The Upaniṣhad tells us
further that you can also contemplate the condition of your being carried to
the cremation ground. You have not yet been taken like that; but just imagine
that you are still on the deathbed, and that you will be carried to the
cremation ground in procession. Can you imagine this condition? 'Yes, I am
gone, here I am on the stretcher, people are weeping, some are happy, perhaps; they
carry me, and to the cremation ground do I go.' Contemplate like this. Then the
sorrow of death also will be averted. You are deliberately contemplating the
practicability, the possibility of going to the cremation ground and being
burnt there.
When you are carried to the forest or the
jungle to be buried there or to the cremation ground, a very uncomfortable
experience is of course capable of being entertained in the mind. Nobody wishes
to undergo that experience of falling ill, of being taken to the jungle for
being buried or on a stretcher to the cremation ground to be burnt there. Who
would like such an experience?
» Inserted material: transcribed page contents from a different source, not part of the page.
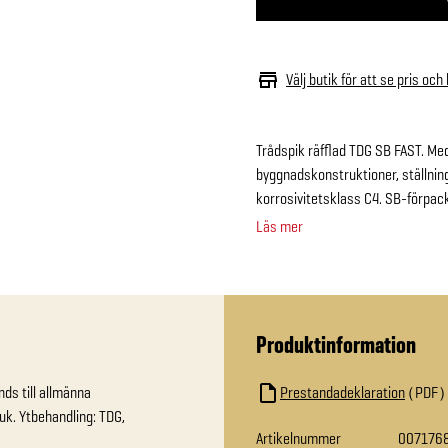
Välj butik för att se pris och
Trådspik räfflad TDG SB FAST. Med 
byggnadskonstruktioner, ställnin
korrosivitetsklass C4. SB-förpac
Läs mer
Produktinformation
ds till allmänna 
Prestandadeklaration
PDF
k. Ytbehandling: TDG, 
Artikelnummer
007176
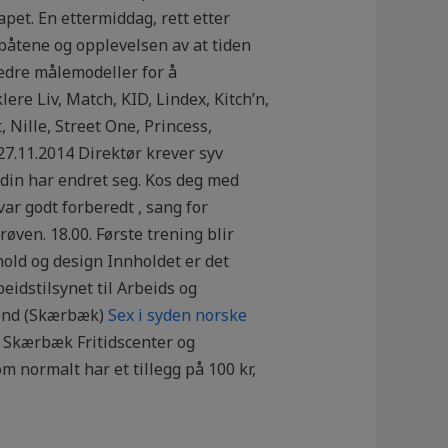
apet. En ettermiddag, rett etter
rbåtene og opplevelsen av at tiden
bedre målemodeller for å
re Liv, Match, KID, Lindex, Kitch’n,
Nille, Street One, Princess,
27.11.2014 Direktør krever syv
 din har endret seg. Kos deg med
ar godt forberedt , sang for
øven. 18.00. Første trening blir
old og design Innholdet er det
beidstilsynet til Arbeids og
kend (Skærbæk)
Sex i syden norske
 Skærbæk Fritidscenter og
 normalt har et tillegg på 100 kr,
But every experience is an experience. It has to
be taken philosophically and scientifically. You will lose nothing by being
buried; lose nothing by having an illness; you will lose nothing by going to
the cremation ground. It looks like a horror on account of incompatibility
again, an inadjustability of the mind with conditions outside. The whole point
of the meditation here is that the mind should be able to contemplate a
reconcilability of itself with any and every condition. In other words, it is a
symbolic hint at meditation on universality.